LED light, motor, 3d-printed PLA lamp case, laser engraved papers, data-driven simulation, Suminagashi prints on recycled paper

Tempests of sea waves are still on paper. The images are frames extracted from a simulation of two storms that happened in the Baltic Sea: Rafael on 22-Dec-2004 at 22:20 (left), and Toini on 11-Jan-2017 at 22:25 (right). The data relative to these two sea conditions, gently provided by the FMI, were measured at the buoy in the Northern Baltic: 59°15´ N, 21°00´ E., close to the Suomen Leijona lighthouse. They feed a physically based mathematical model of wave motion and a computer program developed by the artist to generate the 3D visualization.

Before the advent of powerful computer and sensing technology, wave phenomena were only described and logged by visual observation and subjective evaluation of individuals.

Currently, an increased amount of data, in terms of time accuracy and spatial diffusion, more accurate mathematical models, and machines with increased computation power, allow scientists to more realistically describe and visualize phenomena and provide more accurate forecasts of meteorological events.

Simulation technology allows one to model and predict phenomena but also reconstructs events that we haven’t witnessed in the first place, first person. Here, thanks to the available historical data, the simulation is a time machine that creates narratives and writes stories of the past. It is a speculative recording, a sequence of images no camera has captured, only a buoy and its embedded sensors.

Computation shapes both the future of our experiences and our understanding of the past. The scale-model lighthouse in the middle of the room rhythmically investigates the space and presents us with glimpses of three touching horizons.

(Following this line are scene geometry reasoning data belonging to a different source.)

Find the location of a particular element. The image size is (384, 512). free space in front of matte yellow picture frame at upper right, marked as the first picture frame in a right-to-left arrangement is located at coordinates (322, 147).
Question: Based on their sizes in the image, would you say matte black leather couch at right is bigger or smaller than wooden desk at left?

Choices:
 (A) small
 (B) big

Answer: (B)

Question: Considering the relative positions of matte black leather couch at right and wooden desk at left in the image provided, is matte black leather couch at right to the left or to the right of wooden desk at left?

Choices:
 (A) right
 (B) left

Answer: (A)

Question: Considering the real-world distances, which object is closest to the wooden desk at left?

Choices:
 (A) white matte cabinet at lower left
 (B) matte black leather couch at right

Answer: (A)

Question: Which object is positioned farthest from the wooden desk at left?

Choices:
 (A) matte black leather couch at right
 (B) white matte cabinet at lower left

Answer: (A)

On the other hand, tactile sense and listening to matter through the human body can offer us different kinds of knowledge about the environment. The armor hanging from the ceiling presents hundreds of attempts to connect with water to understand how its movements move the viewer. By using the old traditional printing technique, Suminagashi (墨 流 し) or "floating ink" on water, the prints appear different depending on the surface tension. Understanding the surface tension of water is important in a wide range of applications including heat transfer, desalination, and oceanography. Although much is known about the surface tension of fresh water, very little has been known about the surface tension of seawater. In salty water, tap water, or water from lakes, the surface tension changes and creates different kinds of traces on the paper.

In the installation, the armor hides and covers as well as shelters. On its surface, the different patterns, and different waters are mixed and moving endlessly. Little do we understand all the connections between elements and natural forces. Right now it feels more than important to think about our knowledge formation and to boldly weave together different ways in which we can explore and understand the world.